> [Exercise]:
An exact copy of all the data is needed, with every picture left out.

> [Dataset entries]:
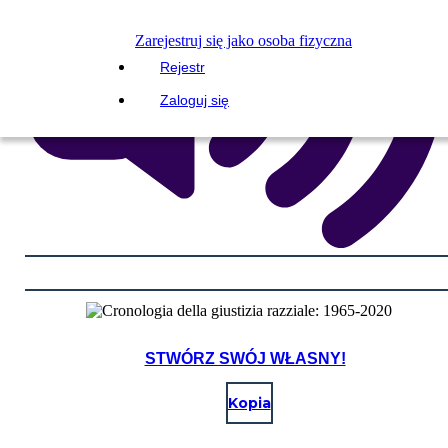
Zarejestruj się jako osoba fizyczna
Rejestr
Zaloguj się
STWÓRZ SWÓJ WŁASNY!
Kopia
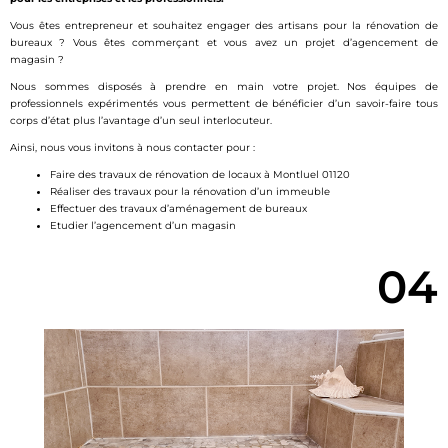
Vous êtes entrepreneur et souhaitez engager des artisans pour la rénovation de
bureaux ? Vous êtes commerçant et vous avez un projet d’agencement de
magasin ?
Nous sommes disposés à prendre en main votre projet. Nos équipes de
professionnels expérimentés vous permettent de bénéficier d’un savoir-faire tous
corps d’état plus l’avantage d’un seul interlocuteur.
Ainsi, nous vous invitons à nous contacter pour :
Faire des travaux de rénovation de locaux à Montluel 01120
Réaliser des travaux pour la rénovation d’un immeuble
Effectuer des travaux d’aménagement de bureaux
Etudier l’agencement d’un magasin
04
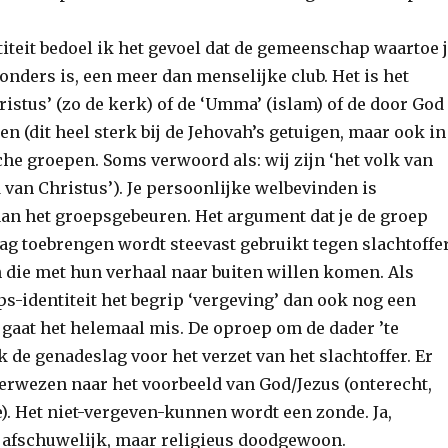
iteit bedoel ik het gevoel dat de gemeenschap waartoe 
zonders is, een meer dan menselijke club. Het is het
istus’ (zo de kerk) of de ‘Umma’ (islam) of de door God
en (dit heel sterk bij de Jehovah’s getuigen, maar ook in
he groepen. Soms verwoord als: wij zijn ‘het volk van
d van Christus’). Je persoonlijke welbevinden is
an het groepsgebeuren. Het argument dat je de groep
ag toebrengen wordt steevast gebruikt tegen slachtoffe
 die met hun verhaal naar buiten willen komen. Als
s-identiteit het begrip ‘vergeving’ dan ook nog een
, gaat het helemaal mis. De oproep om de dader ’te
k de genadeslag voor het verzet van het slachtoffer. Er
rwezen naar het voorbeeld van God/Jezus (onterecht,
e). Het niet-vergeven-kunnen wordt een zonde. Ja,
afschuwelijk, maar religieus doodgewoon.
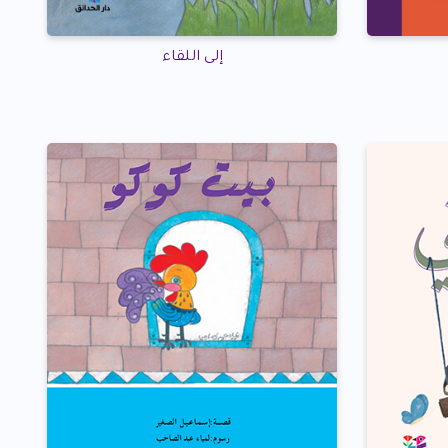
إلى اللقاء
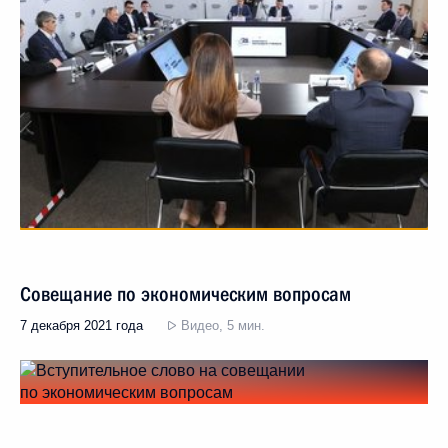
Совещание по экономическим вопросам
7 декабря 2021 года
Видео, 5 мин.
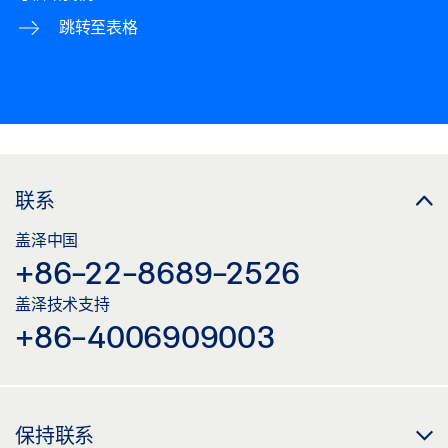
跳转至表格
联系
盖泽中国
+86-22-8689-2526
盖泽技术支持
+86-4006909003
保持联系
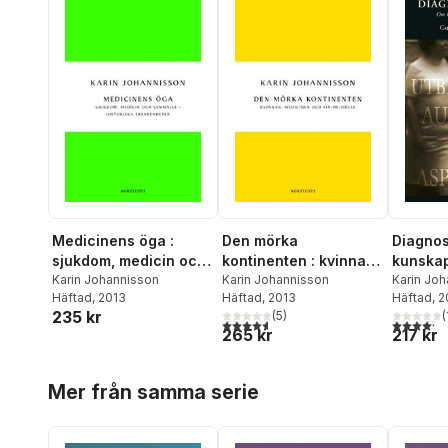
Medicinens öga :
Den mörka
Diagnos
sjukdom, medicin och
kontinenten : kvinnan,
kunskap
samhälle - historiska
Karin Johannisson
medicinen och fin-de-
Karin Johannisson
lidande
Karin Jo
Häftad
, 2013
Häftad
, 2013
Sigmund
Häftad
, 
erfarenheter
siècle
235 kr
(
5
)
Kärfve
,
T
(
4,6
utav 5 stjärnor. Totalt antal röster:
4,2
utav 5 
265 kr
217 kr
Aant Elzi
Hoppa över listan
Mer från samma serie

> [Solution to this problem]:
Zarejestruj się jako osoba fizyczna
Rejestr
Zaloguj się
STWÓRZ SWÓJ WŁASNY!
Kopia
Vous êtes entrepreneur et souhaitez engager des artisans pour la rénovation de
bureaux ? Vous êtes commerçant et vous avez un projet d’agencement de
magasin ?
Nous sommes disposés à prendre en main votre projet. Nos équipes de
professionnels expérimentés vous permettent de bénéficier d’un savoir-faire tous
corps d’état plus l’avantage d’un seul interlocuteur.
Ainsi, nous vous invitons à nous contacter pour :
Faire des travaux de rénovation de locaux à Montluel 01120
Réaliser des travaux pour la rénovation d’un immeuble
Effectuer des travaux d’aménagement de bureaux
Etudier l’agencement d’un magasin
04
iteit bedoel ik het gevoel dat de gemeenschap waartoe 
zonders is, een meer dan menselijke club. Het is het
istus’ (zo de kerk) of de ‘Umma’ (islam) of de door God
en (dit heel sterk bij de Jehovah’s getuigen, maar ook in
he groepen. Soms verwoord als: wij zijn ‘het volk van
d van Christus’). Je persoonlijke welbevinden is
an het groepsgebeuren. Het argument dat je de groep
ag toebrengen wordt steevast gebruikt tegen slachtoffe
 die met hun verhaal naar buiten willen komen. Als
s-identiteit het begrip ‘vergeving’ dan ook nog een
, gaat het helemaal mis. De oproep om de dader ’te
k de genadeslag voor het verzet van het slachtoffer. Er
rwezen naar het voorbeeld van God/Jezus (onterecht,
e). Het niet-vergeven-kunnen wordt een zonde. Ja,
afschuwelijk, maar religieus doodgewoon.
إلى اللقاء
Совещание по экономическим вопросам
7 декабря 2021 года
Видео, 5 мин.
跳转至表格
联系
盖泽中国
+86-22-8689-2526
盖泽技术支持
+86-4006909003
保持联系
Medicinens öga :
Den mörka
Diagnos
sjukdom, medicin och
kontinenten : kvinnan,
kunskap
samhälle - historiska
Karin Johannisson
medicinen och fin-de-
Karin Johannisson
lidande
Karin Jo
Häftad
, 2013
Häftad
, 2013
Sigmund
Häftad
, 
erfarenheter
siècle
235 kr
(
5
)
Kärfve
,
T
(
4,6
utav 5 stjärnor. Totalt antal röster:
4,2
utav 5 
265 kr
217 kr
Aant Elzi
Hoppa över listan
Mer från samma serie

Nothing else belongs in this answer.